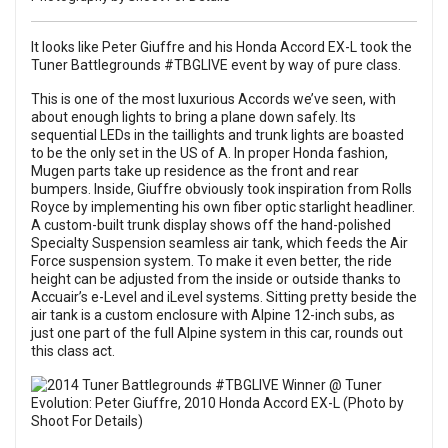
It looks like Peter Giuffre and his Honda Accord EX-L took the
Tuner Battlegrounds #TBGLIVE event by way of pure class.
This is one of the most luxurious Accords we’ve seen, with
about enough lights to bring a plane down safely. Its
sequential LEDs in the taillights and trunk lights are boasted
to be the only set in the US of A. In proper Honda fashion,
Mugen parts take up residence as the front and rear
bumpers. Inside, Giuffre obviously took inspiration from Rolls
Royce by implementing his own fiber optic starlight headliner.
A custom-built trunk display shows off the hand-polished
Specialty Suspension seamless air tank, which feeds the Air
Force suspension system. To make it even better, the ride
height can be adjusted from the inside or outside thanks to
Accuair’s e-Level and iLevel systems. Sitting pretty beside the
air tank is a custom enclosure with Alpine 12-inch subs, as
just one part of the full Alpine system in this car, rounds out
this class act.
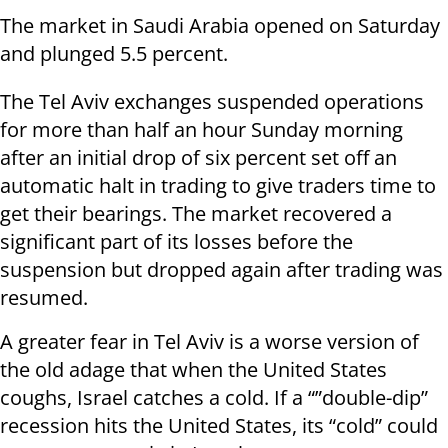
The market in Saudi Arabia opened on Saturday
and plunged 5.5 percent.
The Tel Aviv exchanges suspended operations
for more than half an hour Sunday morning
after an initial drop of six percent set off an
automatic halt in trading to give traders time to
get their bearings. The market recovered a
significant part of its losses before the
suspension but dropped again after trading was
resumed.
A greater fear in Tel Aviv is a worse version of
the old adage that when the United States
coughs, Israel catches a cold. If a “”double-dip”
recession hits the United States, its “cold” could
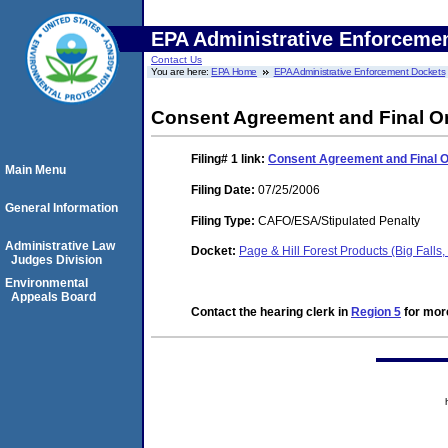
EPA Administrative Enforceme
Contact Us
You are here:
EPA Home
EPA Administrative Enforcement Dockets
Consent Agreement and Final O
Filing# 1
link:
Consent Agreement and Final 
Main Menu
Filing Date:
07/25/2006
General Information
Filing Type:
CAFO/ESA/Stipulated Penalty
Administrative Law
Docket:
Page & Hill Forest Products (Big Fal
Judges Division
Environmental
Appeals Board
Contact the hearing clerk in
Region 5
for more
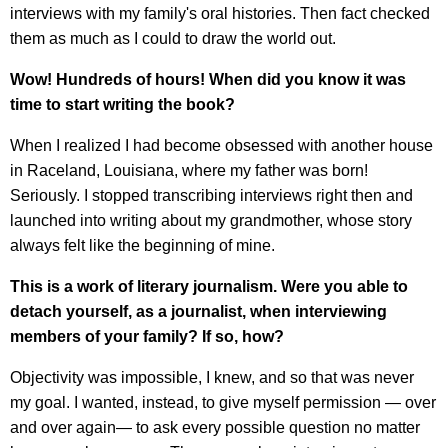
interviews with my family's oral histories. Then fact checked
them as much as I could to draw the world out.
Wow! Hundreds of hours! When did you know it was
time to start writing the book?
When I realized I had become obsessed with another house
in Raceland, Louisiana, where my father was born!
Seriously. I stopped transcribing interviews right then and
launched into writing about my grandmother, whose story
always felt like the beginning of mine.
This is a work of literary journalism. Were you able to
detach yourself, as a journalist, when interviewing
members of your family? If so, how?
Objectivity was impossible, I knew, and so that was never
my goal. I wanted, instead, to give myself permission — over
and over again— to ask every possible question no matter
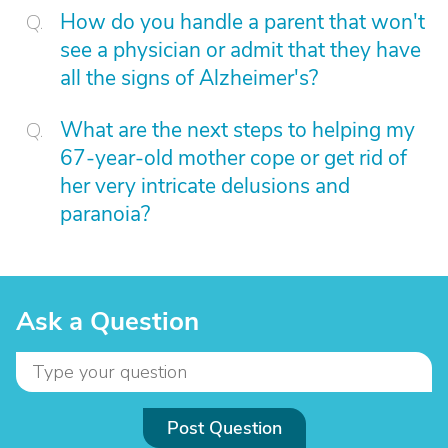
How do you handle a parent that won't
see a physician or admit that they have
all the signs of Alzheimer's?
What are the next steps to helping my
67-year-old mother cope or get rid of
her very intricate delusions and
paranoia?
Ask a Question
Post Question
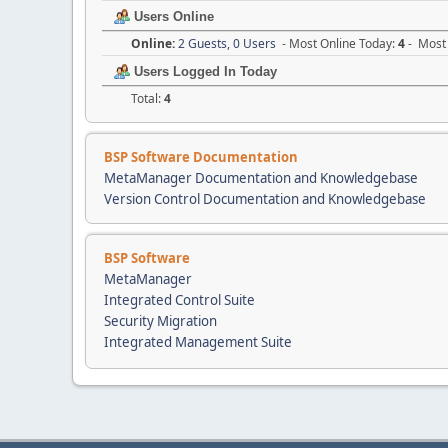
Users Online
Online:
2 Guests, 0 Users
- Most Online Today:
4
- Most 
Users Logged In Today
Total:
4
BSP Software Documentation
MetaManager Documentation and Knowledgebase
Version Control Documentation and Knowledgebase
BSP Software
MetaManager
Integrated Control Suite
Security Migration
Integrated Management Suite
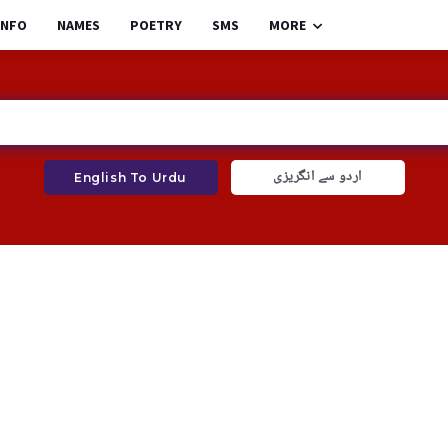
INFO
NAMES
POETRY
SMS
MORE
اردو سے انگریزی
English To Urdu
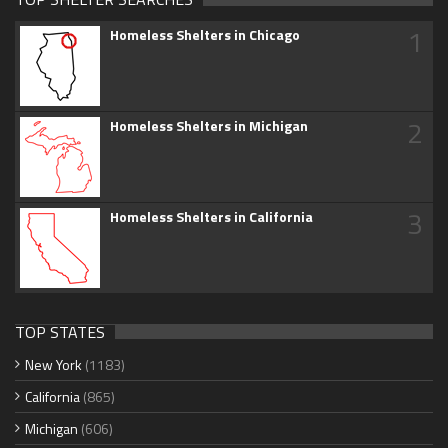
1
Homeless Shelters in Chicago
2
Homeless Shelters in Michigan
3
Homeless Shelters in California
TOP STATES
New York
(1183)
California
(865)
Michigan
(606)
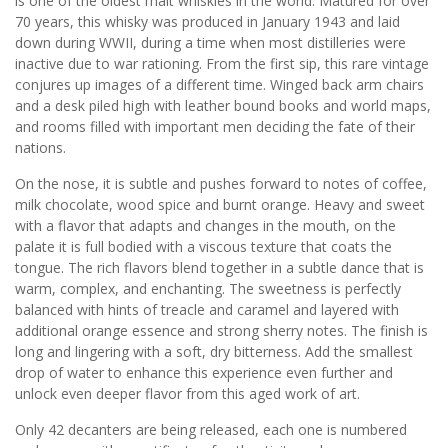
is one of the oldest malt whiskies in the world. Matured for over
70 years, this whisky was produced in January 1943 and laid
down during WWII, during a time when most distilleries were
inactive due to war rationing. From the first sip, this rare vintage
conjures up images of a different time. Winged back arm chairs
and a desk piled high with leather bound books and world maps,
and rooms filled with important men deciding the fate of their
nations.
On the nose, it is subtle and pushes forward to notes of coffee,
milk chocolate, wood spice and burnt orange. Heavy and sweet
with a flavor that adapts and changes in the mouth, on the
palate it is full bodied with a viscous texture that coats the
tongue. The rich flavors blend together in a subtle dance that is
warm, complex, and enchanting. The sweetness is perfectly
balanced with hints of treacle and caramel and layered with
additional orange essence and strong sherry notes. The finish is
long and lingering with a soft, dry bitterness. Add the smallest
drop of water to enhance this experience even further and
unlock even deeper flavor from this aged work of art.
Only 42 decanters are being released, each one is numbered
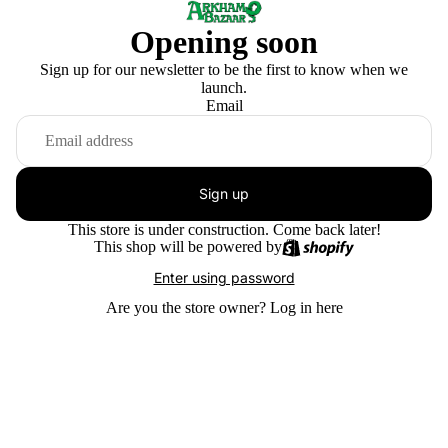
Opening soon
Sign up for our newsletter to be the first to know when we
launch.
Email
Sign up
This store is under construction. Come back later!
This shop will be powered by
Enter using password
Are you the store owner?
Log in here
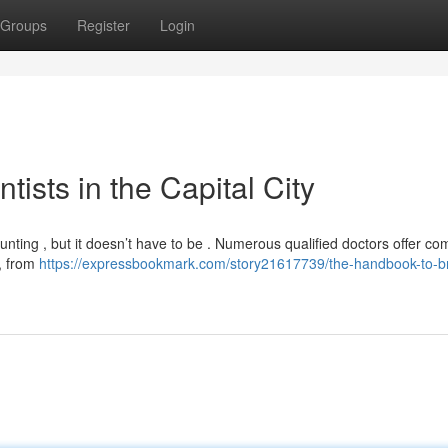
Groups
Register
Login
ists in the Capital City
aunting , but it doesn’t have to be . Numerous qualified doctors offer co
 , from
https://expressbookmark.com/story21617739/the-handbook-to-b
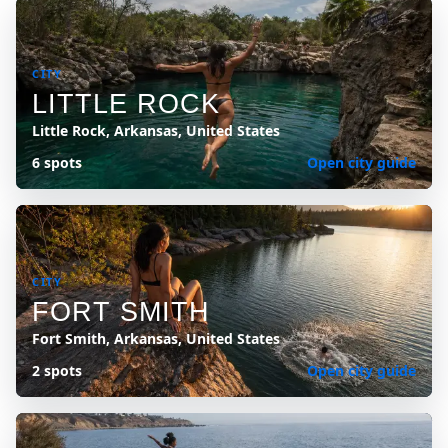
CITY
LITTLE ROCK
Little Rock, Arkansas, United States
6 spots
Open city guide
CITY
FORT SMITH
Fort Smith, Arkansas, United States
2 spots
Open city guide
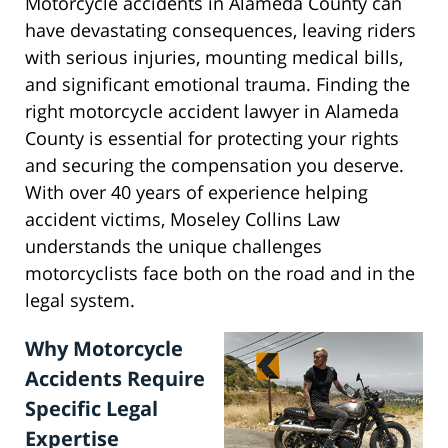
Motorcycle accidents in Alameda County can
have devastating consequences, leaving riders
with serious injuries, mounting medical bills,
and significant emotional trauma. Finding the
right motorcycle accident lawyer in Alameda
County is essential for protecting your rights
and securing the compensation you deserve.
With over 40 years of experience helping
accident victims, Moseley Collins Law
understands the unique challenges
motorcyclists face both on the road and in the
legal system.
Why Motorcycle
Accidents Require
Specific Legal
Expertise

####

Problem to work on >> Check every line of the entries above, and copy those that carry the string "store".

Final answer >>
This store is under construction. Come back later!
Are you the store owner?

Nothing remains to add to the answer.